Here at the northern end of southern nowhere, that detested four week square month, with its hated attributes, has been ripped from the calendar with relish, if with lack of ceremony. The Colonel likes March a whole lot better, except for one characteristic it shares with February here in the South--the weather roller coaster. When it comes to climactic mood swings, March is February on steroids.

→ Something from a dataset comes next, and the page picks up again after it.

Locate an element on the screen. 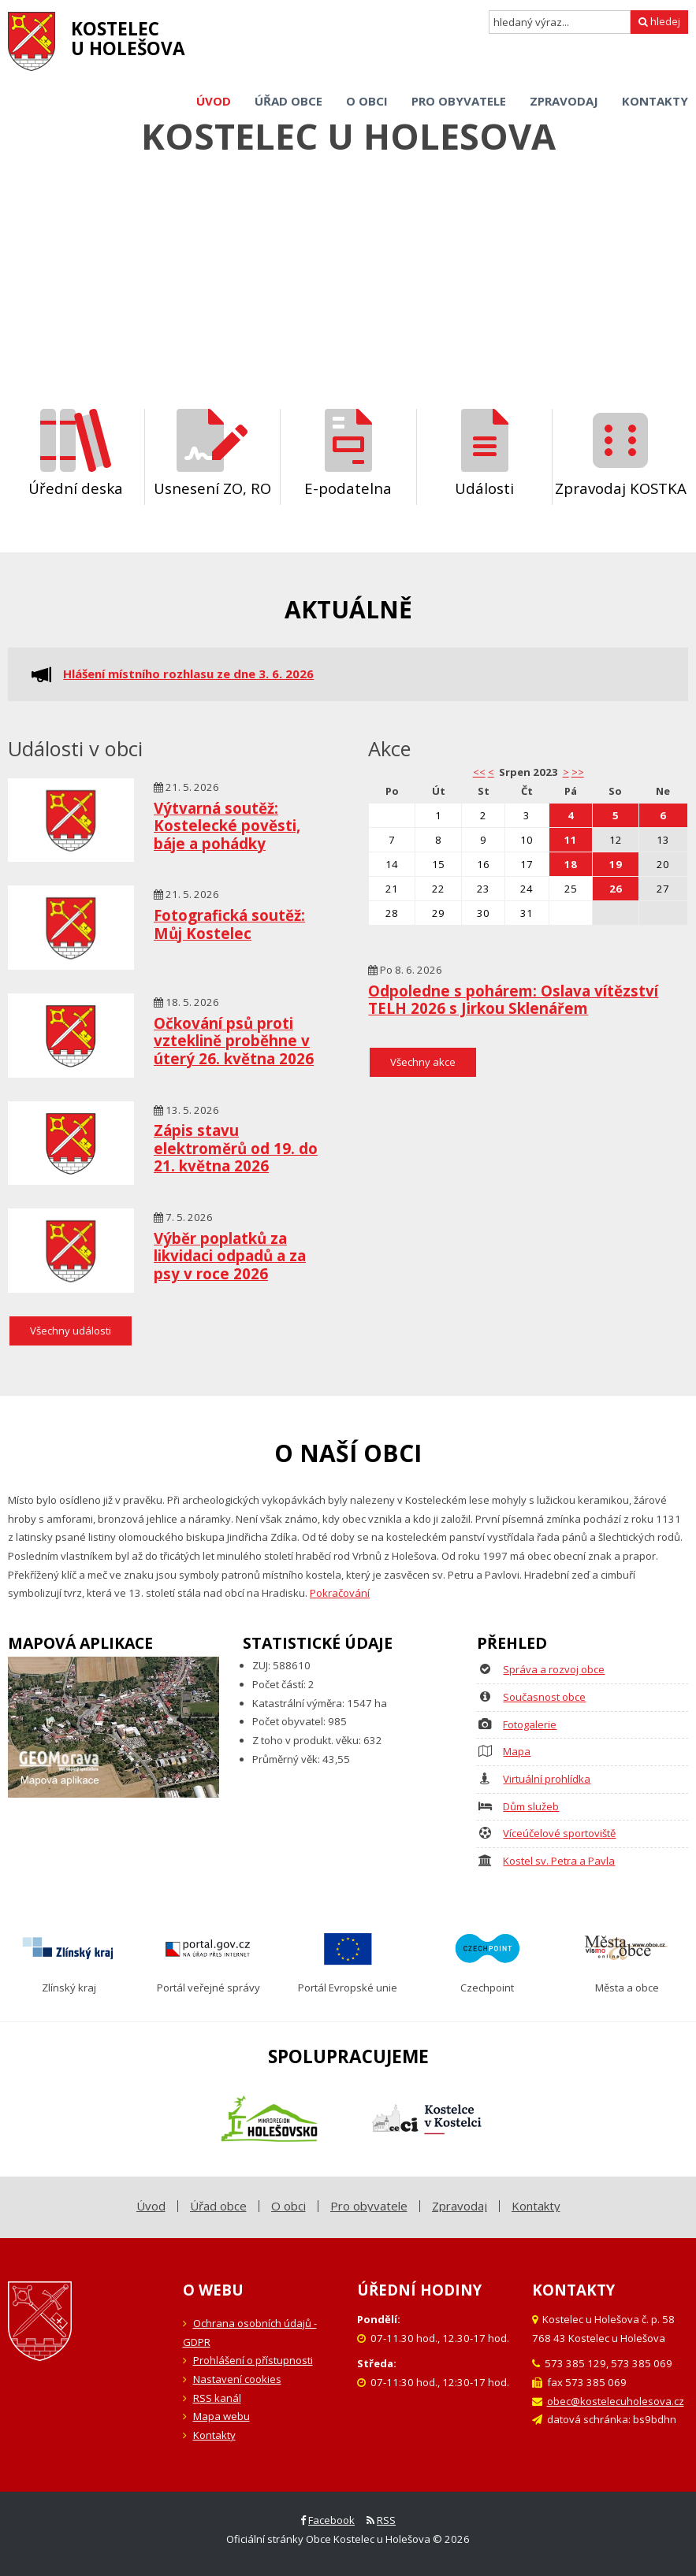 This screenshot has width=696, height=2576. Správa a rozvoj obce is located at coordinates (554, 1669).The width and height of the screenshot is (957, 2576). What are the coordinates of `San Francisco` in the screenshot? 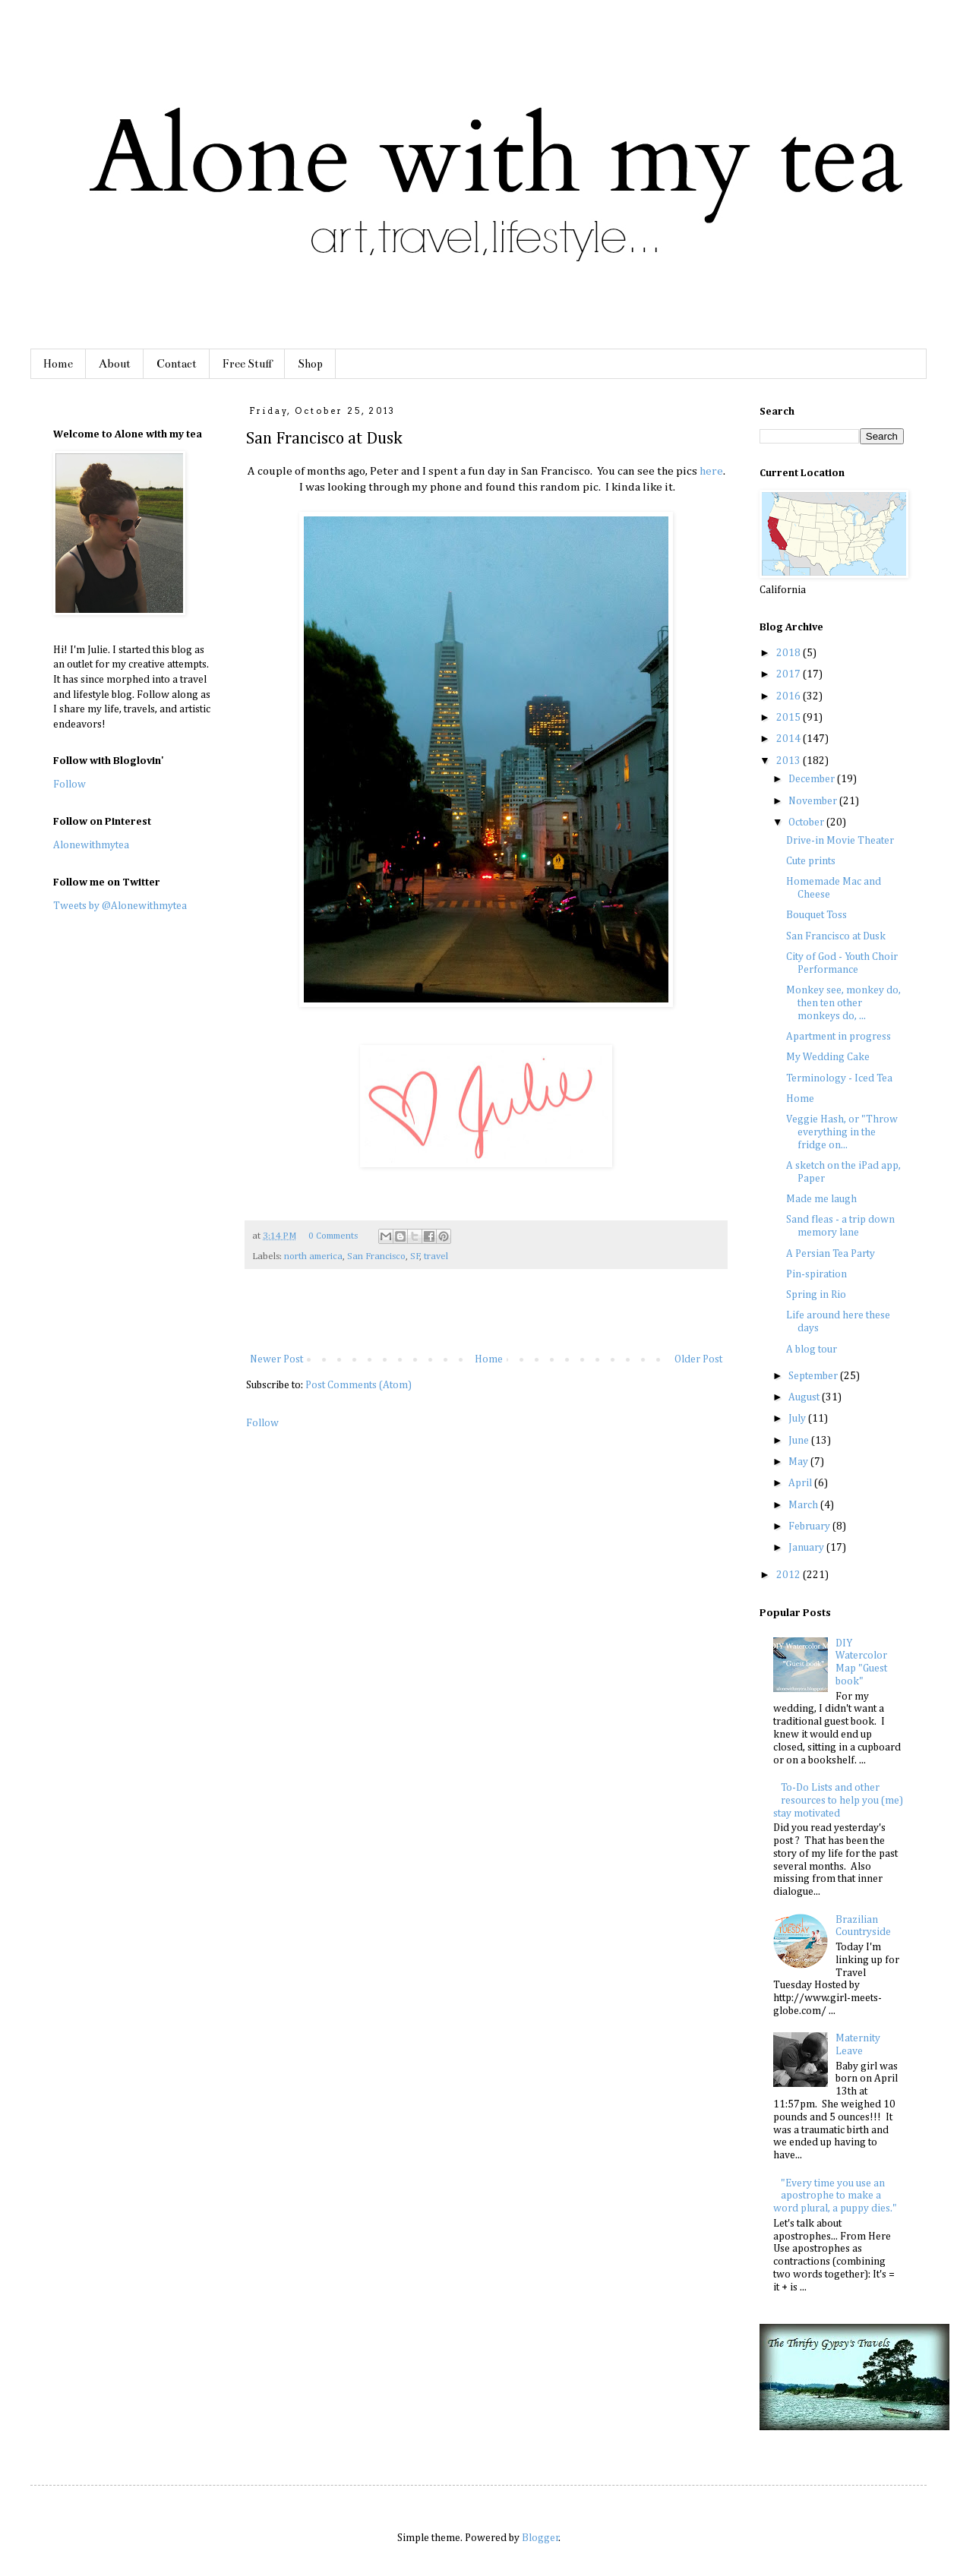 It's located at (376, 1256).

Two days ago a balmy breeze out of the South pushed the temperature up and over the eighty degree mark and the Colonel spent two glorious days outside working on the tractor shed addition to the Eegeebeegee Man Toy Storage and Sawdust Production Facility. The men who took this southern boy, with blood further thinned by nearly five years in Panama, and dragged him kicking and screaming through hypothermic practical application of arctic warfare training, taught me to layer my clothing and regulate activity to prevent soaking myself in my otherwise prodigious perspiration. But, with t-shirt temps on hand, I let the sweat pumps kick into high gear and flushed the winter sludge out of my pores as I dug three foot post holes through the Confederate Concrete that passes for soil here aboard the grounds of the capital of the Tallahatchie Free State. Yesterday morning, I sauntered outside dressed for summer and quickly executed a retrograde operation houseward for clothing retrofit.
In the time it takes this big blue marble to complete less than one rotation 'round its axis, the temperature had dropped nearly fifty degrees! There's a welcome rain falling with the unwelcome fall of the temperature, so the Colonel won't complain. The shoreline of Lake Brenda could stand significant expansion prior to the summer dry.
Just doesn't need to be expanded via freezing!